Example: A 5 TB table contains billions of rows that you want to sync to a JDBC source. The table has a monotonically increasing column called id. The sync can be configured to ingest 50 million rows at a time using the id column as the incremental column, with an initial value of -1 and a configured limit of 50 million rows.

When a sync is initially run, the first 50 million rows (ascending based on id) containing an id value greater than -1 will be ingested into Foundry. For example, if this sync was run several times and the largest id value ingested during the last run of the sync was 19384004822, the next sync will ingest the next 50 million rows starting with the first id value greater than 19384004822 and so on.

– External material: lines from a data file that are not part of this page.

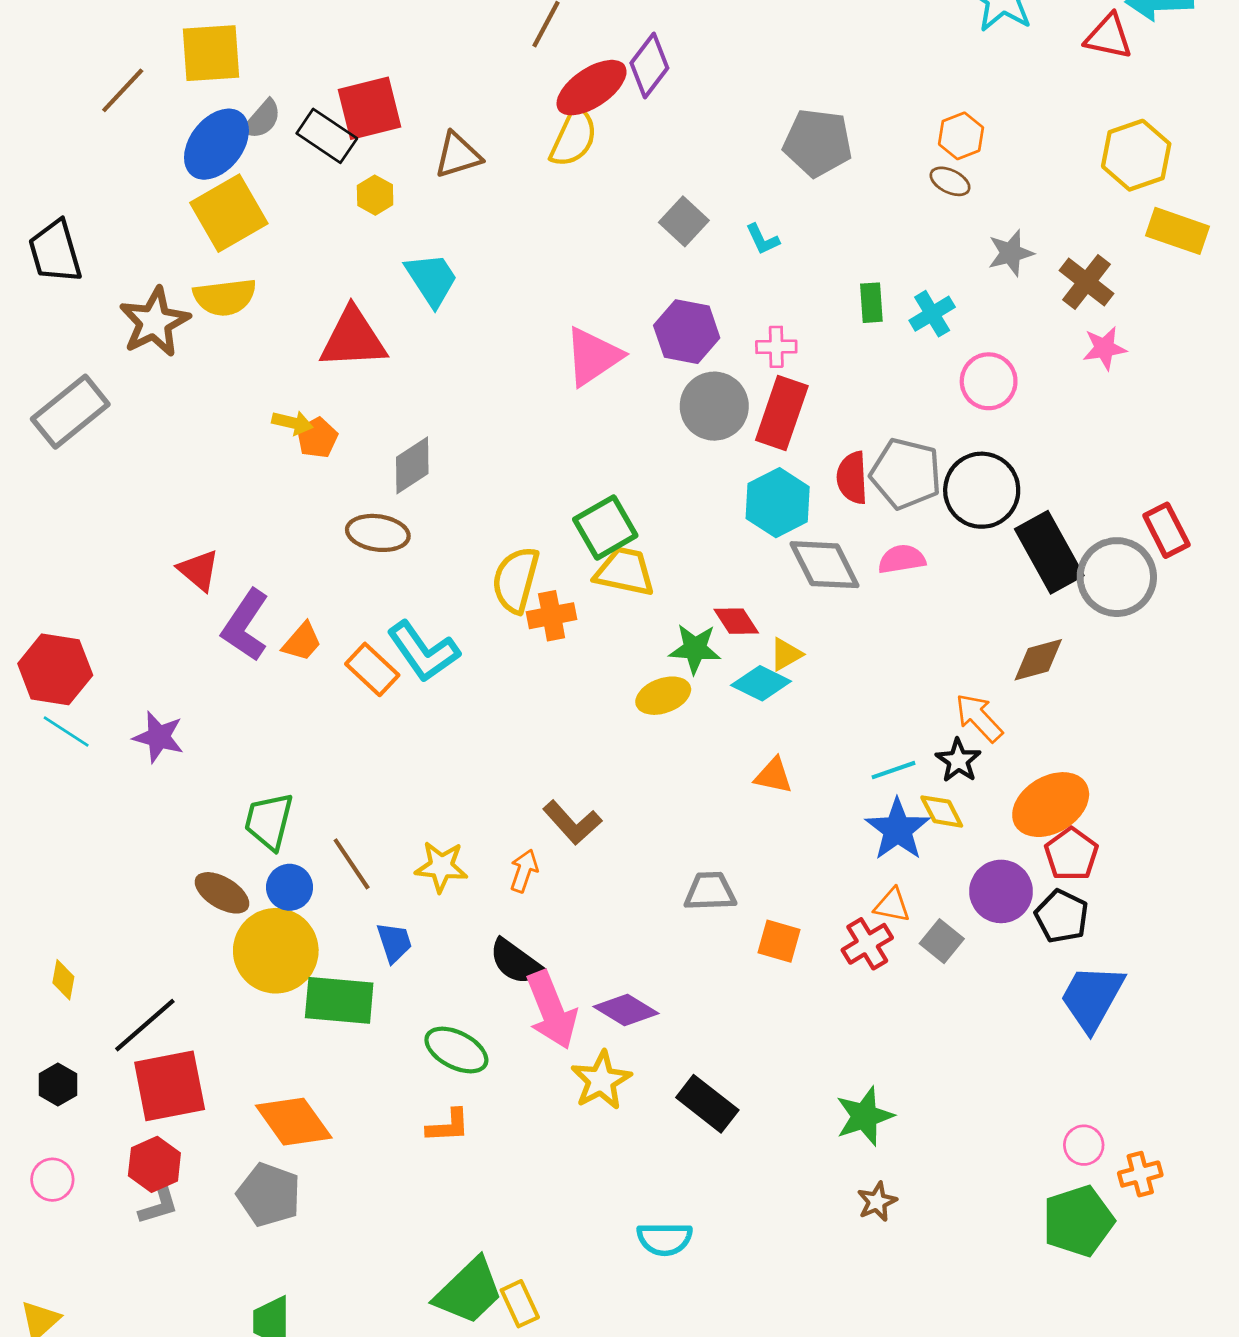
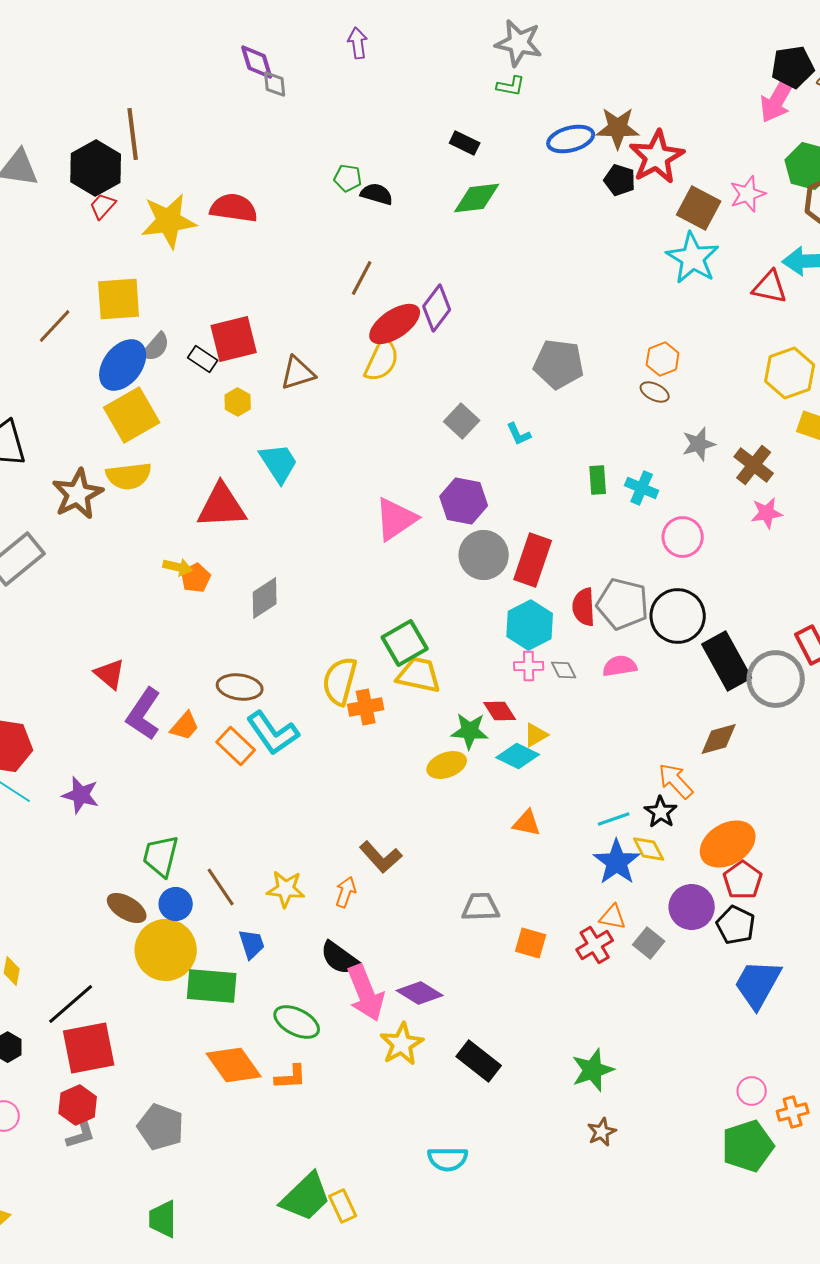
black rectangle: (327, 136) -> (203, 359), size x0.7
cyan cross: (932, 314) -> (642, 488), turned -36
pink cross: (776, 347) -> (529, 666), moved
brown ellipse: (378, 533) -> (240, 687), moved
gray diamond: (825, 565) -> (564, 670), size x0.5
orange diamond: (294, 1122) -> (234, 1065), moved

Remember to also add a limit to the SQL query. For example, if your query was SELECT * FROM "sales"."region", it could become SELECT * FROM "sales"."region" WHERE sale_id > ? limit 100000; every time the build runs, 100000 rows will be imported into Foundry. The ? value of the query will automatically update with the value from the last run.

For JDBC systems handling timestamp columns with no timezone definition, the timestamp is assumed to be expressed in UTC and incremental queries will run accordingly.

Parallelize the SQL query

The parallel feature runs separate queries against the target database. Before parallelizing the SQL query, consider how it could affect live-updating tables that may be treated differently by queries that occur at slightly different times.

If performance does not improve after switching to incremental syncs, you can parallelize an SQL query to split it into multiple smaller queries that will be executed in parallel by the agent.

To achieve this, you must change your SQL query to a new structure. For example:

SELECT
/* FORCED_PARALLELISM_COLUMN(<column>), FORCED_PARALLELISM_SIZE(<size>) */
*
FROM <table_name>

The necessary parallelism details of the query are explained below.

FORCED_PARALLELISM_COLUMN(<column>): Specifies the column on which the table will be divided. It should be a numeric column (or a column expression that yields a numeric column) with a distribution as even as possible.

FORCED_PARALLELISM_SIZE(<size>): Specifies the degree of parallelism. For example, 4 would result in five simultaneous queries: four queries would split up the values for the specified parallelism column, and another would query for NULL values in the parallelism column.

For example, using our SQL query above, SELECT * FROM sales_data, we can parallelize it by including additional details:

SELECT
/* FORCED_PARALLELISM_COLUMN(sales_id), FORCED_PARALLELISM_SIZE(4) */
*
FROM "sales"."region"

The parallelism example explained above, entered into the JDBC sync configuration interface in Data Connection.

When using parallelism with a WHERE clause that contains an OR condition, wrap conditions in parentheses to indicate how the conditions should be evaluated. For example: SELECT /* FORCED_PARALLELISM_COLUMN(sales_id), FORCED_PARALLELISM_SIZE(4) */ * FROM "sales"."region" WHERE (condition1 = TRUE OR condition2 = TRUE)

Export data to JDBC sources

Data Connection supports table exports of datasets with schemas to JDBC sources.

Review our documentation to learn how to enable, configure, and schedule JDBC exports.

Export configuration options for JDBC sources

Table exports using a JDBC source require specifying a destination database, schema, and table. These inputs determine the destination of Foundry exports and must match the values that already exist in the target database.

You can either manually enter values for the destination database, schema, and table, or you can use the Explore & autofill button to see a source preview to explore tables that exist in the target database, and autofills the inputs based on your selection.

A zoomed-in view of the input form for the names of the destination table, schema, and dataset

A modal appears that allows users to see a source preview and select a destination without having to manually enter its name

Export mode

You must select an export mode.

Batch size

Batch size refers to the number of records processed in a single batch when transferring data between Foundry and your source. Adjusting the batch size can impact the performance and efficiency of data export operations, allowing for optimized resource usage and reduced execution time.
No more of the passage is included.